There have been other Code 3 shorebirds around too.  Take for instance this LESSER SAND-PLOVER that was found on the Salt Lagoon this morning:
I should clarify though, it doesn't have to be rare to be an amazing species.  Even our PACIFIC GOLDEN-PLOVERS are crazy cool if you get to spend some time around them.  Lately, there have been a few around in the Novastoshna area:
Despite seeing this species every day for 4 months, I still enjoy seeing ROCK SANDPIPERS, now in their grayish basic (winter) plumage.  How cool is it that they still sit on upland tundra sometimes, probably out of habit, like they used to do during nesting.  It's a bit of a different look from before but it's a pleasant reminder of the changing seasons:
We were enjoying the view from the top of Hutch Hill yesterday when my group spotted some KILLER WHALES offshore to the north.  Not a whale, of course, it actually belongs to the dolphin family.  We don't see Killer Whales every day here but sightings aren't too unusual.  Here's male (which you can tell by the tall, triangular dorsal fin):
We still have some American sparrows around.  We were walking to the Webster Seawatch overlook yesterday when this FOX SPARROW popped up out of the celery patch:
More common than the Fox Sparrows though have been GOLDEN-CROWNED SPARROWS.  Here's one in the upper cut at Polovina Hill:
The wind map (found here) is showing a serious low pressure moving towards us from the southwest.  Although the winds won't be screaming out of the west, we're looking forward to some weather nonetheless and, perhaps, some American vagrants:

03 September 2014

I don't know Jack... oh wait, I DO!

Typical.  I was sitting at home watching Downton Abbey this evening when Doug called.  He suggested I drive to Tim's Pond... immediately.  I took his hint.

But first, a quick detour to the hotel.  I barged into the hallway and after yelling at a client in the shower the good news, there were two of us speeding towards Tim's Pond.  You see, Doug and his group had just found a JACK SNIPE and there were still a few of us birders on the island that desperately wanted to see this tiny denizen of marshes, bogs, and tundra.

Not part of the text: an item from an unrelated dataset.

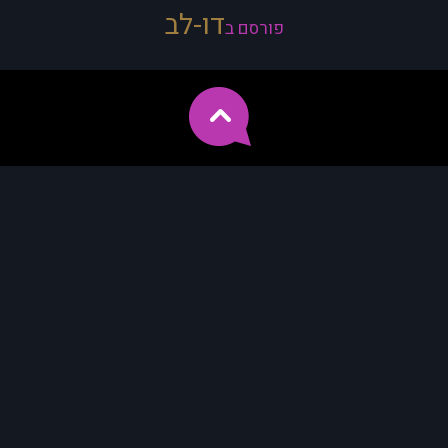
דו-לב
פורסם ב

We arrived at the spot, formed a tight line walking shoulder-to-shoulder, and moved in a sweeping formation around the edge of the marsh where it had last been seen dropping in.  Boom.  It flushed from right in front of me.  Like a bullet, it flew to the other end of the marsh but always staying rather low.  As it dropped down, I managed a feeble picture showing the bold, buffy stripes down the back, strong white trailing edge of the wings, and the short bill:
This is the 6th record of this tiny and secretive snipe here on St. Paul Island.  In fact, more have been seen here than anywhere else in the ABA area; I believe this is about the 13th-14th ABA record.  The first record from this island was in 1919 and was the first record for all of North America at that time.

If you want to see a truly amazing photo of this bird, I'd highly suggest this picture that Doug got.

So just like that, my beard of 9 days vanishes and I couldn't be more pleased.